* **ENTRIES SUPPLIED**:
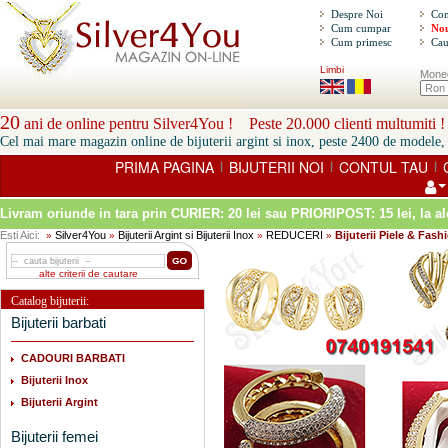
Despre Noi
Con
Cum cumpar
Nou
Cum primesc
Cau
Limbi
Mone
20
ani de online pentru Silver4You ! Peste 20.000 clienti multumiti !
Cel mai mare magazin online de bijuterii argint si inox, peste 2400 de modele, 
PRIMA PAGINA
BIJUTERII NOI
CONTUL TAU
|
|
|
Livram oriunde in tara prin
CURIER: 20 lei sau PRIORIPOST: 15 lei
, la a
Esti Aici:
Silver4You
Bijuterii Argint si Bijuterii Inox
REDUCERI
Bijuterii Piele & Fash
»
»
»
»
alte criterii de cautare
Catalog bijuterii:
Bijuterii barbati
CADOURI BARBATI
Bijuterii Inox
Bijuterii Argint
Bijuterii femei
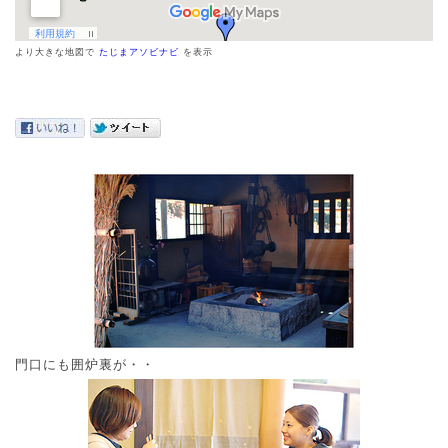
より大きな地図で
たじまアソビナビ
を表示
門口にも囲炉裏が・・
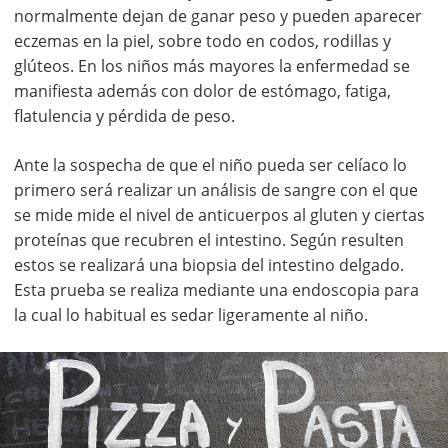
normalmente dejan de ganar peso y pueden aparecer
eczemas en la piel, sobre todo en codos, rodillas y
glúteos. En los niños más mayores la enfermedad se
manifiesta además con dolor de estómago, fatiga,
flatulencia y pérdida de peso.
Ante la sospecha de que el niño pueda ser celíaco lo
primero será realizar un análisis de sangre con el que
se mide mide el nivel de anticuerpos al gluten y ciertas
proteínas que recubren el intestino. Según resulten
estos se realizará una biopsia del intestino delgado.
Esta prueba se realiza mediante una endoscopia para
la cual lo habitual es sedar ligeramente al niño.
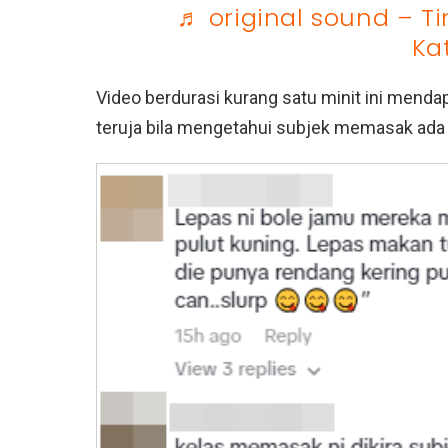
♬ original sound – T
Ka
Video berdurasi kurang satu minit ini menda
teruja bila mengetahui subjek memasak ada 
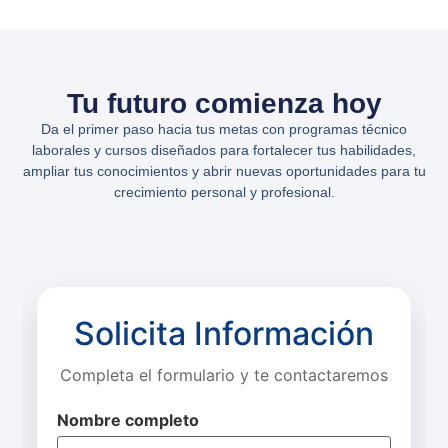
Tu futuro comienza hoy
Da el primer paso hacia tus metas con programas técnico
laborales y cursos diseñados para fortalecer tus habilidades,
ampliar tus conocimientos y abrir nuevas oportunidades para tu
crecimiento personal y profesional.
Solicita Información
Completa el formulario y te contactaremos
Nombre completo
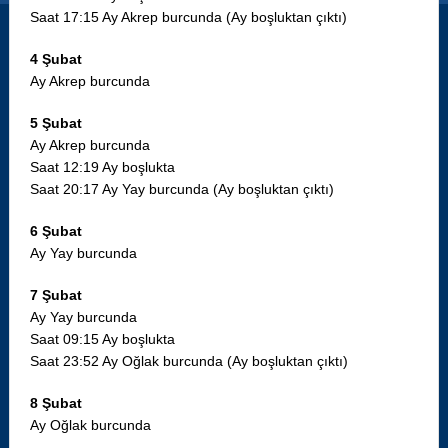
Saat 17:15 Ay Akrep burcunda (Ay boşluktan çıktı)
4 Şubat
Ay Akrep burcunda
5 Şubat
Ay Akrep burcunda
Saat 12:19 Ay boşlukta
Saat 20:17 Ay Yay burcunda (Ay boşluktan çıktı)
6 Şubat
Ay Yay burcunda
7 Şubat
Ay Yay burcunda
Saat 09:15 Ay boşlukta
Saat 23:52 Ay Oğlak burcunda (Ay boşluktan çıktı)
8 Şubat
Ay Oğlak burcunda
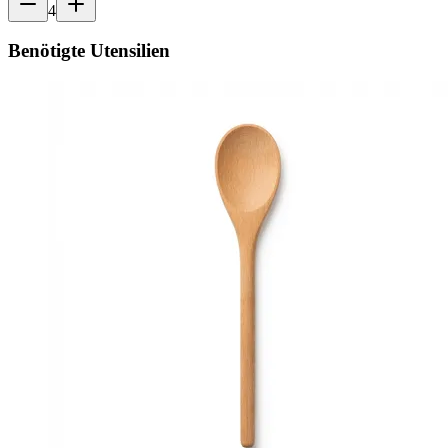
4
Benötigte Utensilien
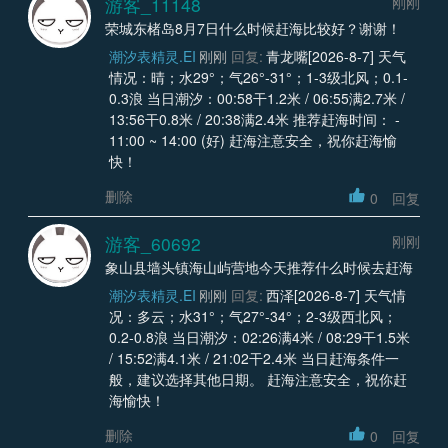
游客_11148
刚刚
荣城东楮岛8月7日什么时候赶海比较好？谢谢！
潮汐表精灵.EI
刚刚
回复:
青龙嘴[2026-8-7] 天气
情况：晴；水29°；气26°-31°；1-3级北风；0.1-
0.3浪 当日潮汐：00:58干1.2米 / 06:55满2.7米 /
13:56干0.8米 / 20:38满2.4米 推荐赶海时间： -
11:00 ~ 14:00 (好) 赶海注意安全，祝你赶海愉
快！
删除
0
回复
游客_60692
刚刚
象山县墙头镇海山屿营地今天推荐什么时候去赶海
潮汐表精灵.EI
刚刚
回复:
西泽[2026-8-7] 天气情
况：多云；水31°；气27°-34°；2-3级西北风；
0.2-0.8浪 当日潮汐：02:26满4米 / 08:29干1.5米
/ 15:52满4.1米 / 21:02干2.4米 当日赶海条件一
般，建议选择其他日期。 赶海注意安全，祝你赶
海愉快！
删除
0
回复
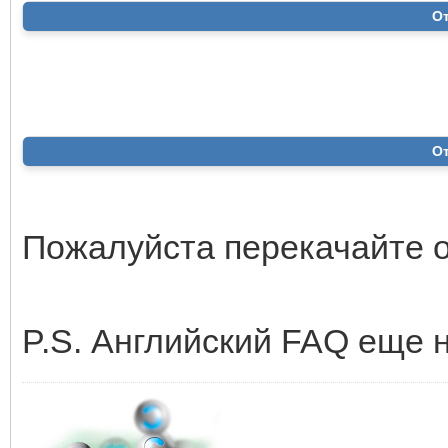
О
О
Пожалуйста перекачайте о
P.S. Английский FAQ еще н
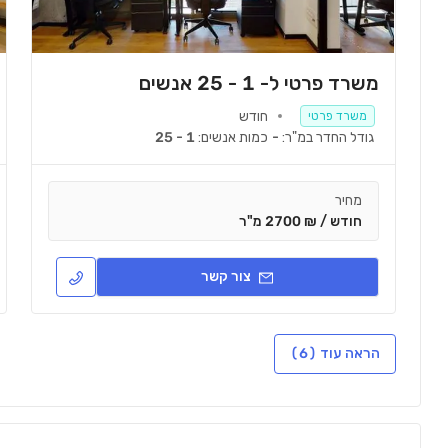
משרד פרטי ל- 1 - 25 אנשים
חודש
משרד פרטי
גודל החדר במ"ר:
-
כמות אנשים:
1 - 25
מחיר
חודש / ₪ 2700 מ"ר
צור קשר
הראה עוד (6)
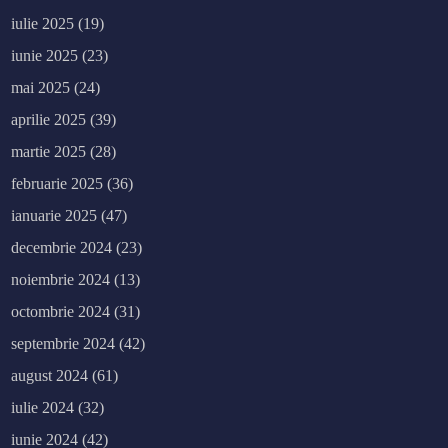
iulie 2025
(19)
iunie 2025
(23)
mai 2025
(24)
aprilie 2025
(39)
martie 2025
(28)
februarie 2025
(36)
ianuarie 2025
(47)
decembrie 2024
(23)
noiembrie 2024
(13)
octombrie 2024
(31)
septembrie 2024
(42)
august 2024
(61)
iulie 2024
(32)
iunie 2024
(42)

* **WHAT TO PRODUCE**: Reproduce the entire listing exactly, except for any pictures it contains.

* **ANSWER FOR THIS EXERCISE**:
Despre Noi
Con
Cum cumpar
Nou
Cum primesc
Cau
Limbi
Mone
20
ani de online pentru Silver4You ! Peste 20.000 clienti multumiti !
Cel mai mare magazin online de bijuterii argint si inox, peste 2400 de modele, 
PRIMA PAGINA
BIJUTERII NOI
CONTUL TAU
|
|
|
Livram oriunde in tara prin
CURIER: 20 lei sau PRIORIPOST: 15 lei
, la a
Esti Aici:
Silver4You
Bijuterii Argint si Bijuterii Inox
REDUCERI
Bijuterii Piele & Fash
»
»
»
»
alte criterii de cautare
Catalog bijuterii:
Bijuterii barbati
CADOURI BARBATI
Bijuterii Inox
Bijuterii Argint
Bijuterii femei
より大きな地図で
たじまアソビナビ
を表示
門口にも囲炉裏が・・
normalmente dejan de ganar peso y pueden aparecer
eczemas en la piel, sobre todo en codos, rodillas y
glúteos. En los niños más mayores la enfermedad se
manifiesta además con dolor de estómago, fatiga,
flatulencia y pérdida de peso.
Ante la sospecha de que el niño pueda ser celíaco lo
primero será realizar un análisis de sangre con el que
se mide mide el nivel de anticuerpos al gluten y ciertas
proteínas que recubren el intestino. Según resulten
estos se realizará una biopsia del intestino delgado.
Esta prueba se realiza mediante una endoscopia para
la cual lo habitual es sedar ligeramente al niño.
♬ original sound – T
Ka
Video berdurasi kurang satu minit ini menda
teruja bila mengetahui subjek memasak ada 
Tu futuro comienza hoy
Da el primer paso hacia tus metas con programas técnico
laborales y cursos diseñados para fortalecer tus habilidades,
ampliar tus conocimientos y abrir nuevas oportunidades para tu
crecimiento personal y profesional.
Solicita Información
Completa el formulario y te contactaremos
Nombre completo
Saat 17:15 Ay Akrep burcunda (Ay boşluktan çıktı)
4 Şubat
Ay Akrep burcunda
5 Şubat
Ay Akrep burcunda
Saat 12:19 Ay boşlukta
Saat 20:17 Ay Yay burcunda (Ay boşluktan çıktı)
6 Şubat
Ay Yay burcunda
7 Şubat
Ay Yay burcunda
Saat 09:15 Ay boşlukta
Saat 23:52 Ay Oğlak burcunda (Ay boşluktan çıktı)
8 Şubat
Ay Oğlak burcunda
4
Benötigte Utensilien
游客_11148
刚刚
荣城东楮岛8月7日什么时候赶海比较好？谢谢！
潮汐表精灵.EI
刚刚
回复:
青龙嘴[2026-8-7] 天气
情况：晴；水29°；气26°-31°；1-3级北风；0.1-
0.3浪 当日潮汐：00:58干1.2米 / 06:55满2.7米 /
13:56干0.8米 / 20:38满2.4米 推荐赶海时间： -
11:00 ~ 14:00 (好) 赶海注意安全，祝你赶海愉
快！
删除
0
回复
游客_60692
刚刚
象山县墙头镇海山屿营地今天推荐什么时候去赶海
潮汐表精灵.EI
刚刚
回复:
西泽[2026-8-7] 天气情
况：多云；水31°；气27°-34°；2-3级西北风；
0.2-0.8浪 当日潮汐：02:26满4米 / 08:29干1.5米
/ 15:52满4.1米 / 21:02干2.4米 当日赶海条件一
般，建议选择其他日期。 赶海注意安全，祝你赶
海愉快！
删除
0
回复
О
О
Пожалуйста перекачайте о
P.S. Английский FAQ еще н
משרד פרטי ל- 1 - 25 אנשים
חודש
משרד פרטי
גודל החדר במ"ר:
-
כמות אנשים:
1 - 25
מחיר
חודש / ₪ 2700 מ"ר
צור קשר
הראה עוד (6)
iulie 2025
(19)
iunie 2025
(23)
mai 2025
(24)
aprilie 2025
(39)
martie 2025
(28)
februarie 2025
(36)
ianuarie 2025
(47)
decembrie 2024
(23)
noiembrie 2024
(13)
octombrie 2024
(31)
septembrie 2024
(42)
august 2024
(61)
iulie 2024
(32)
iunie 2024
(42)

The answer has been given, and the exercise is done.